What do you hack on? Are you do 13&quot; Air guy who uses nothing else and hacks around coffee shops or do you have three 27&quot; screens on your desk? What is your computer&#x27;s configurations, which OS do you use?
======
dshep
Retina MacBook Pro 15" 16GB/512GB SSD. Which I like mainly for the screen, use
it at the simulated 1920x1200 res. It sucks that it can barely play flash or
do other cpu intensive things without it getting fucking hot and loud. Its a
shame because the GPU is pretty fast. Wish Apple could make a fucking decent
thermal design.

Thinkpad X220 16GB/256GB SSD, Win7 Pro. I love it for its small size, long
battery life, and ruggedness. Although I should warn you the plastic doesn't
get on well with mosquito repellant, I learned that in Costa Rica last year.
Also the trackpoint, 3 mouse buttons, and keyboard. It actually has a bigger
keyboard than the rMBP despite being classified as a 12" laptop. Oh and a
3-year warranty where a guy comes to your house to fix whatever is wrong that
only cost $100 or so. The screen is painfully tiny at 1366x768 though.

I guess I couldn't decide on one laptop, there are both good for different
things. At home I sometimes plug into a 24" Dell 1920x1200 LCD and use a
Kinesys Freestyle Pro keyboard and Logitech Anywhere MX mouse. That is nice
for extended computer work.

My phone is a HTC First. Yeah the Facebook phone. Its a reasonable size, looks
nice, you can uninstall all the facebook junk, and the battery lasts me 3
days. And I only paid $170 for it because no one wants them. Oh and the GPS
and 3G work unlike my previous Galaxy Nexus.

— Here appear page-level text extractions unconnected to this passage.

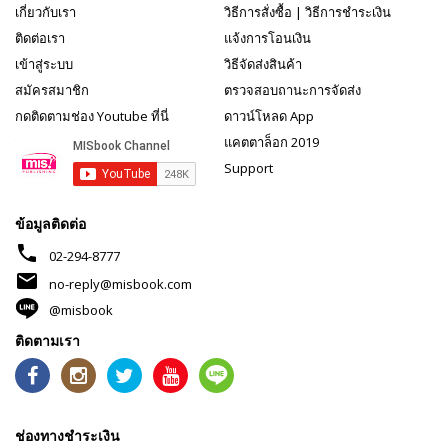
เกี่ยวกับเรา
วิธีการสั่งซื้อ
|
วิธีการชำระเงิน
ติดต่อเรา
แจ้งการโอนเงิน
เข้าสู่ระบบ
วิธีจัดส่งสินค้า
สมัครสมาชิก
ตรวจสอบถานะการจัดส่ง
กดติดตามช่อง Youtube ที่นี่
ดาวน์โหลด App
แคตตาล็อก 2019
Support
ข้อมูลติดต่อ
phone
02-294-8777
mail
no-reply@misbook.com
@misbook
ติดตามเรา
ช่องทางชำระเงิน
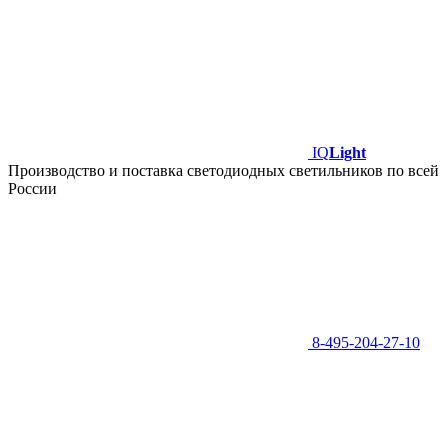
IQ
Light
Производство и поставка светодиодных светильников по всей
России
8-495-204-27-10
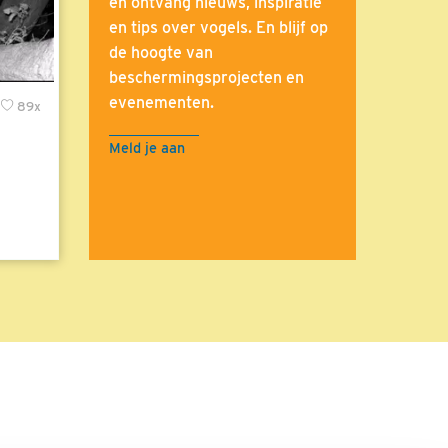
en ontvang nieuws, inspiratie
en tips over vogels. En blijf op
de hoogte van
beschermingsprojecten en
evenementen.
89x
Meld je aan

Software-wise, I mainly use Debian under VMWare for work. And Firefox for
browsing natively. The builtin sync feature is good. mutt and notmuch for
email. I run irssi and bitlbee for jabber on a server, which I connect to with
mosh.

------
Andrenid
\- 27" iMac (i5, 16GB RAM, 1TB) (dev + browsing)

\- Win 7 PC (i7, 32GB RAM, 256GB SSD, 4TB storage), 2 x 29" (dev + some
gaming)

\- Win 8 PC (i7, 16GB RAM, 256GB SSD, 8TB storage), 30" (mostly for
entertainment)

\- MacBook Air 11" (dev while travelling)

\- Nexus 4 and Nexus 7 as my primary mobile devices.

\- iPhone4, Lumia 900, a few random Android phones, for playing around.

------
pataprogramming
Primary hardware: Dual 24", 1920x1200 monitors; IBM Model M keyboard
(manufactured in 1990) still clicking strong; computer is a 4-year-old 2.67
GHz Core i7 920 (which is plenty adequate now that it has 24 GB RAM). Laptop
is a 3-year-old Sony, purchased because it was the only model available at the
time that was at the intersection of relatively small size (14" screen),
highish resolution (1600x900), and Core i5.

Operating environment for both is Ubuntu 12.10 using xmonad as the WM; most
hacking right now is in Clojure via Emacs.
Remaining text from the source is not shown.